Column Greater Than Check#
Check: column-greater-than-check
Purpose: Ensures that values in one column are strictly greater than (or greater than or equal to) the values in another column or the result of evaluating a Spark SQL expression.
Note
Rows with
nullvalues in either column or the limit result are treated as invalid and will fail the check.Use the
inclusiveflag to control whether equality (>=) is permitted.inclusive: false: requirescolumn > limitinclusive: true: allowscolumn >= limit
Python Configuration#
from sparkdq.checks import ColumnGreaterThanCheckConfig
from sparkdq.core import Severity
# Simple column comparison
ColumnGreaterThanCheckConfig(
check_id="dropoff-after-pickup",
column="dropoff_datetime",
limit="pickup_datetime",
inclusive=False, # use True to allow equality
severity=Severity.CRITICAL
)
# Expression with mathematical operation
ColumnGreaterThanCheckConfig(
check_id="price-with-margin",
column="selling_price",
limit="cost_price * 1.2",
inclusive=True, # use False to require strict greater than
severity=Severity.CRITICAL
)
# Complex conditional expression
ColumnGreaterThanCheckConfig(
check_id="score-validation",
column="user_score",
limit="CASE WHEN level='beginner' THEN min_score ELSE min_score * 1.1 END",
inclusive=False,
severity=Severity.CRITICAL
)
Declarative Configuration#
- check: column-greater-than-check
check-id: dropoff-after-pickup
column: dropoff_datetime
limit: pickup_datetime
inclusive: false
severity: critical
- check: column-greater-than-check
check-id: price-with-margin
column: selling_price
limit: cost_price * 1.2
inclusive: true
severity: critical
- check: column-greater-than-check
check-id: score-validation
column: user_score
limit: CASE WHEN level='beginner' THEN min_score ELSE min_score * 1.1 END
inclusive: false
severity: critical
Typical Use Cases#
✅ Enforce correct ordering of timestamps, such as ensuring dropoff time is after pickup time.
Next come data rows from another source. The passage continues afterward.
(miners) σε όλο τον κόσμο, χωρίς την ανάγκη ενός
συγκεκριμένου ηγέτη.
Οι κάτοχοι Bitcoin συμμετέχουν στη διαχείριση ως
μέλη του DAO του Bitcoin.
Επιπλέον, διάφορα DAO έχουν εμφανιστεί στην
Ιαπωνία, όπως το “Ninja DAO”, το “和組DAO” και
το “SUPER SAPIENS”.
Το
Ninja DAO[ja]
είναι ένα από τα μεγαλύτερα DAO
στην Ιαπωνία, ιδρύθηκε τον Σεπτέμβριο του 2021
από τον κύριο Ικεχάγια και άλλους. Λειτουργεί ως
✅ Detect incorrect or corrupted ranges in financial or numeric fields.
✅ Validate business rules with dynamic limits, such as ensuring selling price exceeds minimum margins above cost price (e.g., selling_price > cost_price * 1.2).
✅ Apply conditional validation logic based on categories or statuses (e.g., score > CASE WHEN level=’beginner’ THEN min_score ELSE min_score * 1.1 END).
✅ Prevent invalid or logically inconsistent data entries in business-critical systems.